Warga Muhammadiyah Korban Banjir Bandang Tapsel Shalat Tarawih di Masjid Rusak
Tarawih di Masjid Rusak, Warga Korban Banjir Tapsel Tetap Ibadah

Warga Muhammadiyah Korban Banjir Bandang Tapsel Shalat Tarawih di Masjid Rusak

Pimpinan Pusat Muhammadiyah telah menetapkan awal Ramadan 1447 Hijriah jatuh pada Rabu, 18 Februari 2026. Di tengah penentuan itu, warga Muhammadiyah di Desa Garoga, Kecamatan Batang Toru, Kabupaten Tapanuli Selatan, Sumatera Utara, yang menjadi korban bencana banjir bandang, melaksanakan shalat tarawih perdana di masjid setempat yang masih dalam kondisi rusak.

Dilansir dari Antara, Selasa (17/2/2026), sejumlah warga yang rumahnya masih dapat ditinggali melakukan shalat tarawih berjamaah dengan fasilitas seadanya. Mereka memanfaatkan Masjid Taqwa Desa Garoga yang kondisinya belum pulih sepenuhnya setelah diterjang banjir bandang pada November 2025 lalu.

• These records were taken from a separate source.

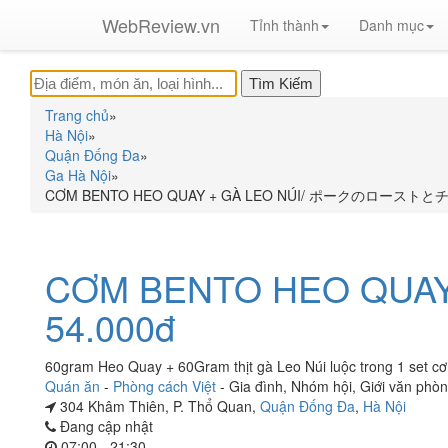
WebReview.vn
Tỉnh thành
Danh mục
Trang chủ
»
Hà Nội
»
Quận Đống Đa
»
Ga Hà Nội
»
CƠM BENTO HEO QUAY + GÀ LEO NÚI/ ポークのローストとチキンの
CƠM BENTO HEO QU
54.000đ
60gram Heo Quay + 60Gram thịt gà Leo Núi luộc trong 1 set c
Quán ăn
-
Phòng cách Việt
-
Gia đình
,
Nhóm hội
,
Giới văn phò
304 Khâm Thiên, P. Thổ Quan,
Quận Đống Đa
,
Hà Nội
Đang cập nhật
07:00 - 21:30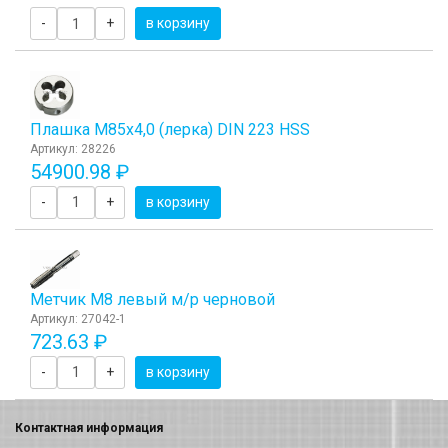
-
+
в корзину
Плашка М85x4,0 (лерка) DIN 223 HSS
Артикул: 28226
54900.98 ₽
-
+
в корзину
Метчик М8 левый м/р черновой
Артикул: 27042-1
723.63 ₽
-
+
в корзину
Контактная информация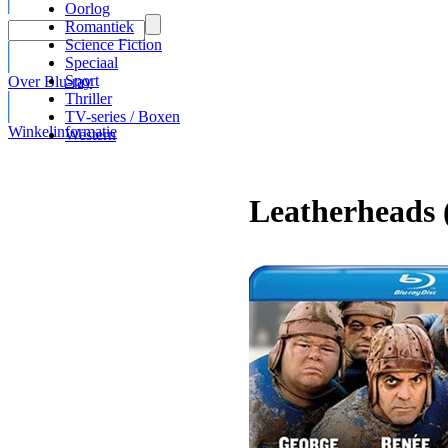
Oorlog
Romantiek
Science Fiction
Speciaal
Sport
Over Blu-ray
Thriller
TV-series / Boxen
Winkelinformatie
Western
Leatherheads 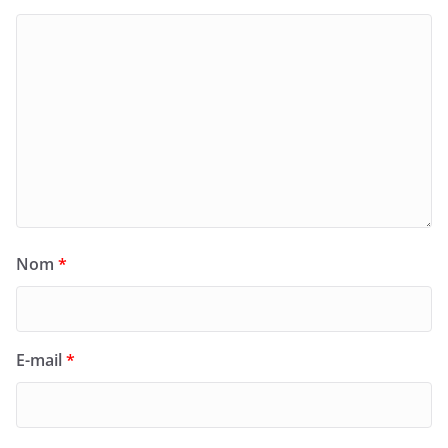
Nom
*
E-mail
*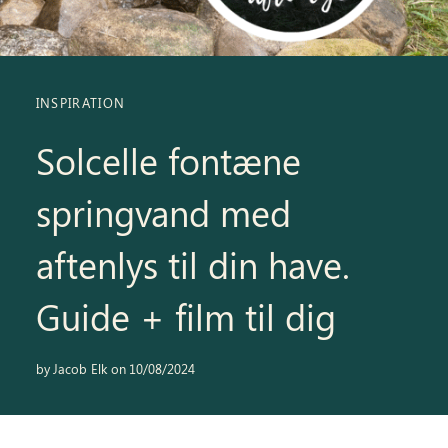
Inspiration
Galleri
INSPIRATION
Kundeservice
Solcelle fontæne
springvand med
aftenlys til din have.
Guide + film til dig
by
Jacob Elk
on
10/08/2024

Kondisi Pengungsian dan Permukiman yang Memprihatinkan

Mayoritas warga Desa Garoga saat ini mengungsi ke tempat pengungsian yang berada di Desa Batu Hula, karena rumah mereka hancur akibat bencana tersebut. Kondisi permukiman di desa itu hampir seluruhnya rata dengan tanah, dengan hanya beberapa rumah yang masih berdiri namun dalam keadaan rusak dan masih ditempati oleh warga.

Meskipun menghadapi situasi yang sulit, semangat beribadah warga tidak surut. Mereka tetap berkumpul untuk melaksanakan shalat tarawih perdana, menunjukkan keteguhan dalam menjalankan kewajiban agama di bulan suci Ramadan.

Perbedaan Kondisi dengan Desa Tetangga

Selain di Desa Garoga, warga Muhammadiyah di Desa Huta Godang, Kecamatan Batang Toru yang sama, juga menggelar shalat tarawih berjamaah pertama. Namun, kondisi masjid di daerah tersebut relatif lebih baik berkat upaya perbaikan yang telah dilakukan.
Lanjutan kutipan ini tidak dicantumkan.